Unnamed: 0,make,model,year,engine_hp,engine_cylinders,transmission_type,vehicle_style,highway_mpg,city_mpg,price
0,BMW,1 Series M,2011,335.0,6.0,MANUAL,Coupe,26,19,46135
1,BMW,1 Series,2011,300.0,6.0,MANUAL,Convertible,28,19,40650
2,BMW,1 Series,2011,300.0,6.0,MANUAL,Coupe,28,20,36350
3,BMW,1 Series,2011,230.0,6.0,MANUAL,Coupe,28,18,29450
4,BMW,1 Series,2011,230.0,6.0,MANUAL,Convertible,28,18,34500


In [35]:
numerical = [column for column in df.columns if df[column].dtype in ('int64', 'float64') and column != "price"]
print(numerical)
categorical = [column for column in df.columns if df[column].dtype == 'O' and column != "price"]
print(categorical)

['year', 'engine_hp', 'engine_cylinders', 'highway_mpg', 'city_mpg']
['make', 'model', 'transmission_type', 'vehicle_style']


### Question 1

In [36]:
df["transmission_type"].value_counts()

transmission_type
AUTOMATIC           8266
MANUAL              2935
AUTOMATED_MANUAL     626
DIRECT_DRIVE          68
UNKNOWN               19
Name: count, dtype: int64

### Question 2

In [37]:
df[numerical].corr()

Unnamed: 0,year,engine_hp,engine_cylinders,highway_mpg,city_mpg
year,1.0,0.338714,-0.040708,0.25824,0.198171
engine_hp,0.338714,1.0,0.774851,-0.415707,-0.424918
engine_cylinders,-0.040708,0.774851,1.0,-0.614541,-0.587306
highway_mpg,0.25824,-0.415707,-0.614541,1.0,0.886829
city_mpg,0.198171,-0.424918,-0.587306,0.886829,1.0


highway mpg and city mpg have highest correlation

In [38]:
df["above_average"] = df["price"].apply(lambda x: 1 if x > df["price"].mean() else 0)
df.head()

Unnamed: 0,make,model,year,engine_hp,engine_cylinders,transmission_type,vehicle_style,highway_mpg,city_mpg,price,above_average
0,BMW,1 Series M,2011,335.0,6.0,MANUAL,Coupe,26,19,46135,1
1,BMW,1 Series,2011,300.0,6.0,MANUAL,Convertible,28,19,40650,1
2,BMW,1 Series,2011,300.0,6.0,MANUAL,Coupe,28,20,36350,0
3,BMW,1 Series,2011,230.0,6.0,MANUAL,Coupe,28,18,29450,0
4,BMW,1 Series,2011,230.0,6.0,MANUAL,Convertible,28,18,34500,0


In [39]:
# split your data in train/val/test sets with 60%/20%/20% distribution

p1 = 0.6  # Training
p2 = 0.2  # Validation
p3 = 0.2  # Test

df_full_train, df_test = train_test_split(df, test_size=p3, random_state=42)
df_train, df_val = train_test_split(df_full_train, test_size=p2 / (1 - p3), random_state=42)

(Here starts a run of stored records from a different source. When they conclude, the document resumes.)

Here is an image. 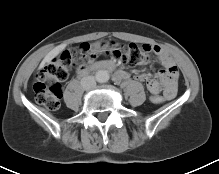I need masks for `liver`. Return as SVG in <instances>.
<instances>
[{"mask_svg": "<svg viewBox=\"0 0 219 174\" xmlns=\"http://www.w3.org/2000/svg\"><path fill=\"white\" fill-rule=\"evenodd\" d=\"M65 48V45H60L55 47L52 51H50L46 57L44 58V60L42 61L40 67H43L44 64L46 62H49L54 56L58 55L60 53L61 50H63Z\"/></svg>", "mask_w": 219, "mask_h": 174, "instance_id": "6515ba94", "label": "liver"}]
</instances>
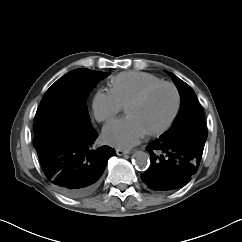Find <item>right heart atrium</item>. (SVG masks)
<instances>
[{"instance_id": "right-heart-atrium-1", "label": "right heart atrium", "mask_w": 242, "mask_h": 242, "mask_svg": "<svg viewBox=\"0 0 242 242\" xmlns=\"http://www.w3.org/2000/svg\"><path fill=\"white\" fill-rule=\"evenodd\" d=\"M123 109L122 102L112 89H99L92 100V111L99 122H106L115 117Z\"/></svg>"}]
</instances>
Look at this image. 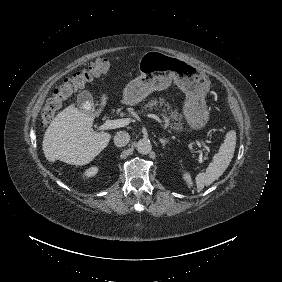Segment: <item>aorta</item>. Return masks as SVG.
<instances>
[{
  "label": "aorta",
  "mask_w": 282,
  "mask_h": 282,
  "mask_svg": "<svg viewBox=\"0 0 282 282\" xmlns=\"http://www.w3.org/2000/svg\"><path fill=\"white\" fill-rule=\"evenodd\" d=\"M136 149L140 154H148L152 149V145L148 139L143 138L137 141Z\"/></svg>",
  "instance_id": "aorta-1"
}]
</instances>
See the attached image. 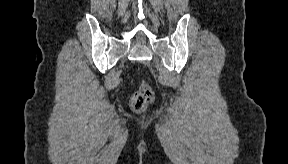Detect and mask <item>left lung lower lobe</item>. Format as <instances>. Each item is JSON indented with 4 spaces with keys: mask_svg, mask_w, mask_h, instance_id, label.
<instances>
[{
    "mask_svg": "<svg viewBox=\"0 0 288 164\" xmlns=\"http://www.w3.org/2000/svg\"><path fill=\"white\" fill-rule=\"evenodd\" d=\"M251 83L252 86L248 95L258 102L263 99L266 76L262 72H251Z\"/></svg>",
    "mask_w": 288,
    "mask_h": 164,
    "instance_id": "left-lung-lower-lobe-1",
    "label": "left lung lower lobe"
}]
</instances>
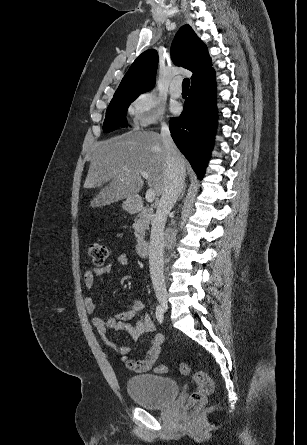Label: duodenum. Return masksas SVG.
I'll use <instances>...</instances> for the list:
<instances>
[{"label":"duodenum","instance_id":"obj_1","mask_svg":"<svg viewBox=\"0 0 307 445\" xmlns=\"http://www.w3.org/2000/svg\"><path fill=\"white\" fill-rule=\"evenodd\" d=\"M143 205V200L140 196H134L129 201V211L137 212ZM150 244L148 241H140L137 244L136 250L140 256H147L149 253Z\"/></svg>","mask_w":307,"mask_h":445}]
</instances>
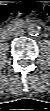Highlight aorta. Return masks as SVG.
<instances>
[{"label":"aorta","instance_id":"aorta-1","mask_svg":"<svg viewBox=\"0 0 50 111\" xmlns=\"http://www.w3.org/2000/svg\"><path fill=\"white\" fill-rule=\"evenodd\" d=\"M40 30H41V27L36 23H32L27 26L28 34L32 36L38 35L40 33Z\"/></svg>","mask_w":50,"mask_h":111}]
</instances>
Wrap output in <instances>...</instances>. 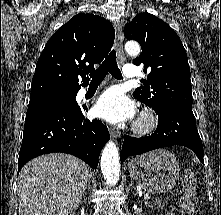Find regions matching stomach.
<instances>
[{"mask_svg": "<svg viewBox=\"0 0 221 215\" xmlns=\"http://www.w3.org/2000/svg\"><path fill=\"white\" fill-rule=\"evenodd\" d=\"M129 173L144 190L164 193L171 190L179 179V163L166 149H157L132 159Z\"/></svg>", "mask_w": 221, "mask_h": 215, "instance_id": "obj_1", "label": "stomach"}]
</instances>
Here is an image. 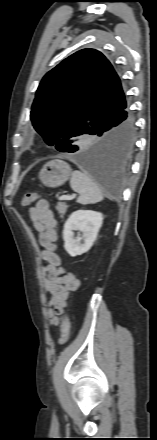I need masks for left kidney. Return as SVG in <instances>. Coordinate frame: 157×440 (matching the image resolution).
<instances>
[{
  "label": "left kidney",
  "instance_id": "left-kidney-1",
  "mask_svg": "<svg viewBox=\"0 0 157 440\" xmlns=\"http://www.w3.org/2000/svg\"><path fill=\"white\" fill-rule=\"evenodd\" d=\"M103 215L90 210H78L71 214L64 225L63 239L67 253L74 257L90 250L102 226ZM74 230L82 234L74 237Z\"/></svg>",
  "mask_w": 157,
  "mask_h": 440
}]
</instances>
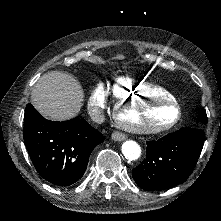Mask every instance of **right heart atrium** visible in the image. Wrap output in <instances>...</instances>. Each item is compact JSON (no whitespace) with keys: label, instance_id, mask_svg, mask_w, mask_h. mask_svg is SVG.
I'll return each instance as SVG.
<instances>
[{"label":"right heart atrium","instance_id":"obj_1","mask_svg":"<svg viewBox=\"0 0 221 221\" xmlns=\"http://www.w3.org/2000/svg\"><path fill=\"white\" fill-rule=\"evenodd\" d=\"M114 82L107 80L102 82L96 87L95 93V105L96 106H106L112 100L114 95Z\"/></svg>","mask_w":221,"mask_h":221}]
</instances>
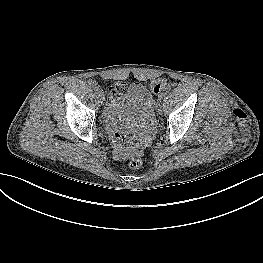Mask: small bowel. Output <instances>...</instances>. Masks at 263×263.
Instances as JSON below:
<instances>
[{
    "mask_svg": "<svg viewBox=\"0 0 263 263\" xmlns=\"http://www.w3.org/2000/svg\"><path fill=\"white\" fill-rule=\"evenodd\" d=\"M126 77H127L126 74H122V75L118 76V79H124V78H126ZM134 91H135L136 93H138L139 95H141L143 98L146 96V93H145L146 90H145V88H144L143 86H141V85L135 86V87H134ZM148 116H149V112H148V111L144 112V118L147 119ZM111 127H113V125H111ZM126 130H128V128H127ZM124 134H125V137H127L128 135H130V132H126V133H124ZM133 152H134L135 154H138V153H142V150H141L140 148H136Z\"/></svg>",
    "mask_w": 263,
    "mask_h": 263,
    "instance_id": "1",
    "label": "small bowel"
}]
</instances>
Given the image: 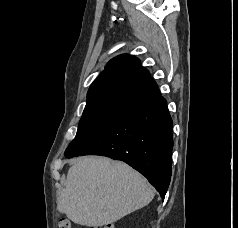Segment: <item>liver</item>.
I'll return each mask as SVG.
<instances>
[{
    "mask_svg": "<svg viewBox=\"0 0 238 228\" xmlns=\"http://www.w3.org/2000/svg\"><path fill=\"white\" fill-rule=\"evenodd\" d=\"M154 191L137 171L106 157H82L68 170L57 209L72 222L97 227L148 205Z\"/></svg>",
    "mask_w": 238,
    "mask_h": 228,
    "instance_id": "6515ba94",
    "label": "liver"
}]
</instances>
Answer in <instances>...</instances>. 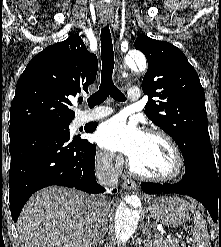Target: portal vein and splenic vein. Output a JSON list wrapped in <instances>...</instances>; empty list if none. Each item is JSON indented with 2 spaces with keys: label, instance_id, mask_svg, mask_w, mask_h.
Masks as SVG:
<instances>
[{
  "label": "portal vein and splenic vein",
  "instance_id": "18ae733b",
  "mask_svg": "<svg viewBox=\"0 0 221 247\" xmlns=\"http://www.w3.org/2000/svg\"><path fill=\"white\" fill-rule=\"evenodd\" d=\"M159 232L161 233V234H165L166 232L161 228V229H159ZM177 240V239H176Z\"/></svg>",
  "mask_w": 221,
  "mask_h": 247
}]
</instances>
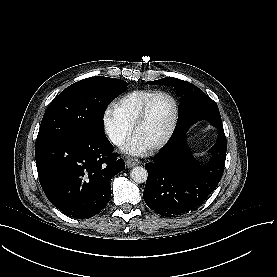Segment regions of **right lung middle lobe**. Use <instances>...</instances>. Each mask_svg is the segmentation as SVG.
<instances>
[{
    "label": "right lung middle lobe",
    "mask_w": 277,
    "mask_h": 277,
    "mask_svg": "<svg viewBox=\"0 0 277 277\" xmlns=\"http://www.w3.org/2000/svg\"><path fill=\"white\" fill-rule=\"evenodd\" d=\"M127 85L124 80L102 76L73 83L50 103L37 139L104 133V111L114 98L125 91Z\"/></svg>",
    "instance_id": "1"
}]
</instances>
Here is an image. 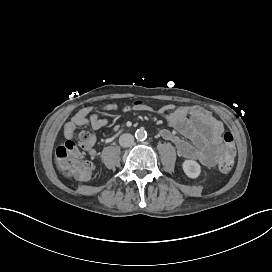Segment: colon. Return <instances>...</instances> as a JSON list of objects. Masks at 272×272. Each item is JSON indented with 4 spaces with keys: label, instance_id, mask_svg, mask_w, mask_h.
Segmentation results:
<instances>
[{
    "label": "colon",
    "instance_id": "colon-1",
    "mask_svg": "<svg viewBox=\"0 0 272 272\" xmlns=\"http://www.w3.org/2000/svg\"><path fill=\"white\" fill-rule=\"evenodd\" d=\"M136 101L134 104H140ZM86 115L84 110H81L76 118L81 120ZM74 127L79 125L77 120L72 122ZM75 130L67 128V138L64 143L56 147L55 155L59 161V171L62 174L73 173V181L76 184H83L86 181V176L90 173V165L87 162H82L81 156L77 151V145L74 140ZM80 146L83 149H91L94 146V139L88 136L87 132L80 134ZM223 144L214 155L219 156V170L221 172H229L235 160V143L233 135L230 132H225L222 136Z\"/></svg>",
    "mask_w": 272,
    "mask_h": 272
}]
</instances>
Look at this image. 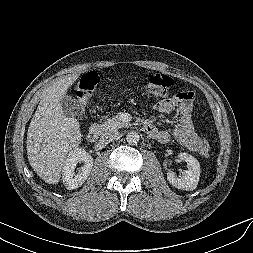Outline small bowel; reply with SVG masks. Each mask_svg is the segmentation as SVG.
Here are the masks:
<instances>
[{
    "label": "small bowel",
    "instance_id": "small-bowel-1",
    "mask_svg": "<svg viewBox=\"0 0 253 253\" xmlns=\"http://www.w3.org/2000/svg\"><path fill=\"white\" fill-rule=\"evenodd\" d=\"M192 104L193 102L180 101L176 98H164L156 104L155 109L164 114L177 110L179 120L173 129L174 136L187 149L198 151L200 138L194 131L192 123ZM144 128L152 138L161 143L170 140L171 133L168 130H158L151 123H147Z\"/></svg>",
    "mask_w": 253,
    "mask_h": 253
}]
</instances>
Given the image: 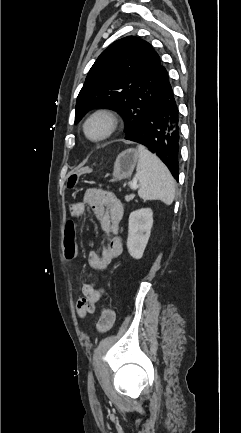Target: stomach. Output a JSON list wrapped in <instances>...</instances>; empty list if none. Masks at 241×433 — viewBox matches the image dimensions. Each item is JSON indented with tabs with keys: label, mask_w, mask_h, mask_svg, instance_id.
<instances>
[{
	"label": "stomach",
	"mask_w": 241,
	"mask_h": 433,
	"mask_svg": "<svg viewBox=\"0 0 241 433\" xmlns=\"http://www.w3.org/2000/svg\"><path fill=\"white\" fill-rule=\"evenodd\" d=\"M138 159L139 154L135 149H127L121 152L114 162L112 179L110 181L116 182L129 178L132 175Z\"/></svg>",
	"instance_id": "1"
}]
</instances>
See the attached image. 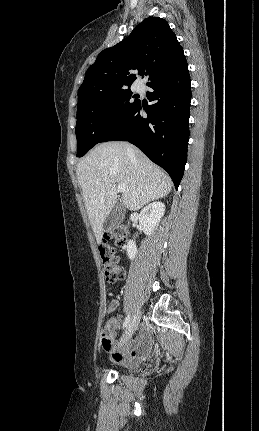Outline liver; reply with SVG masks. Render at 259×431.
Listing matches in <instances>:
<instances>
[{
	"label": "liver",
	"mask_w": 259,
	"mask_h": 431,
	"mask_svg": "<svg viewBox=\"0 0 259 431\" xmlns=\"http://www.w3.org/2000/svg\"><path fill=\"white\" fill-rule=\"evenodd\" d=\"M77 177L98 244L102 242L103 223L117 202V183L126 184L122 202L131 211L166 196L172 188L163 169L138 148L121 141L95 146L79 162Z\"/></svg>",
	"instance_id": "liver-1"
}]
</instances>
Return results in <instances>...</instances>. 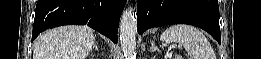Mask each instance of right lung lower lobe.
Instances as JSON below:
<instances>
[{"instance_id":"1","label":"right lung lower lobe","mask_w":261,"mask_h":59,"mask_svg":"<svg viewBox=\"0 0 261 59\" xmlns=\"http://www.w3.org/2000/svg\"><path fill=\"white\" fill-rule=\"evenodd\" d=\"M126 0H38L32 41L61 25H85L117 43L118 25Z\"/></svg>"}]
</instances>
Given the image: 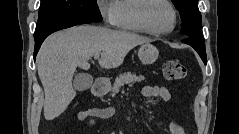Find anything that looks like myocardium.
Returning <instances> with one entry per match:
<instances>
[{"mask_svg": "<svg viewBox=\"0 0 239 134\" xmlns=\"http://www.w3.org/2000/svg\"><path fill=\"white\" fill-rule=\"evenodd\" d=\"M154 1H161L164 4H166L168 6V8L170 9L172 16H173V21H172V25L168 30L165 31H155L153 30L148 22L147 19V11L148 8L150 7V5L152 4V2ZM137 19H138V23L139 25L142 27V29L153 36H167L169 34H171L177 27V22H178V15H177V11L175 9V7L173 6V4L168 1V0H142L138 10H137Z\"/></svg>", "mask_w": 239, "mask_h": 134, "instance_id": "f54148a6", "label": "myocardium"}]
</instances>
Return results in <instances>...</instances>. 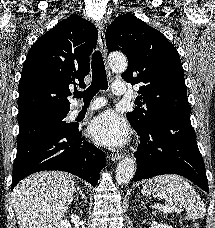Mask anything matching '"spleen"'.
Returning a JSON list of instances; mask_svg holds the SVG:
<instances>
[{
  "label": "spleen",
  "instance_id": "1",
  "mask_svg": "<svg viewBox=\"0 0 215 228\" xmlns=\"http://www.w3.org/2000/svg\"><path fill=\"white\" fill-rule=\"evenodd\" d=\"M141 194L143 196L160 194V196L173 198L171 202H177V204L184 206L191 220H199V218H204L206 214L200 196L185 178L176 176V174H165V176L151 178V180L145 182Z\"/></svg>",
  "mask_w": 215,
  "mask_h": 228
}]
</instances>
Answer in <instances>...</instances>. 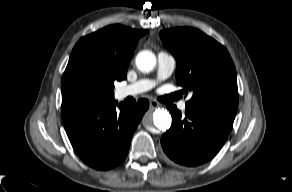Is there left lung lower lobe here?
Listing matches in <instances>:
<instances>
[{
	"label": "left lung lower lobe",
	"mask_w": 292,
	"mask_h": 192,
	"mask_svg": "<svg viewBox=\"0 0 292 192\" xmlns=\"http://www.w3.org/2000/svg\"><path fill=\"white\" fill-rule=\"evenodd\" d=\"M172 125L162 136L166 155L183 166H198L211 160L224 145L234 116L186 109L185 117L175 105L167 106Z\"/></svg>",
	"instance_id": "left-lung-lower-lobe-1"
}]
</instances>
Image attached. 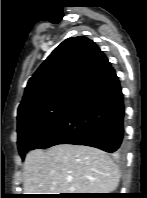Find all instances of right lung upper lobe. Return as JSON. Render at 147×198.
<instances>
[{"mask_svg":"<svg viewBox=\"0 0 147 198\" xmlns=\"http://www.w3.org/2000/svg\"><path fill=\"white\" fill-rule=\"evenodd\" d=\"M111 68L100 48L79 36L63 41L28 81L18 118L43 104L76 101Z\"/></svg>","mask_w":147,"mask_h":198,"instance_id":"cb5924a9","label":"right lung upper lobe"}]
</instances>
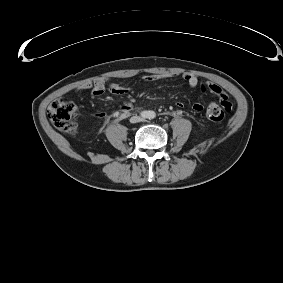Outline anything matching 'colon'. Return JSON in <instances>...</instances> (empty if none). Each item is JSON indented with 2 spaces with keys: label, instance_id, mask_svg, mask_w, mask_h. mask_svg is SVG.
Segmentation results:
<instances>
[{
  "label": "colon",
  "instance_id": "1",
  "mask_svg": "<svg viewBox=\"0 0 283 283\" xmlns=\"http://www.w3.org/2000/svg\"><path fill=\"white\" fill-rule=\"evenodd\" d=\"M231 109V102L227 96L223 101L212 103L206 109V117L212 121H220L224 118L225 111ZM74 104L65 98L54 100L48 108V118L51 123L60 131L74 134L77 132V126L73 121Z\"/></svg>",
  "mask_w": 283,
  "mask_h": 283
}]
</instances>
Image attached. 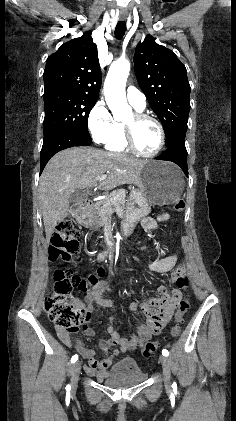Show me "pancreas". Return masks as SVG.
<instances>
[{"label":"pancreas","mask_w":236,"mask_h":421,"mask_svg":"<svg viewBox=\"0 0 236 421\" xmlns=\"http://www.w3.org/2000/svg\"><path fill=\"white\" fill-rule=\"evenodd\" d=\"M125 190H113L108 198L98 200L92 208V215L95 219L96 225L109 227L113 213H116L120 219L125 215Z\"/></svg>","instance_id":"pancreas-1"}]
</instances>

print(len(df_train), len(df_val), len(df_test))

df_train = df_train.reset_index(drop=True)
df_val = df_val.reset_index(drop=True)
df_test = df_test.reset_index(drop=True)

y_train = df_train["above_average"].values
y_val = df_val["above_average"].values
y_test = df_test["above_average"].values

7148 2383 2383


### Question 3

In [40]:
def mutual_info_above_average_score(series):
    return mutual_info_score(series, y_train)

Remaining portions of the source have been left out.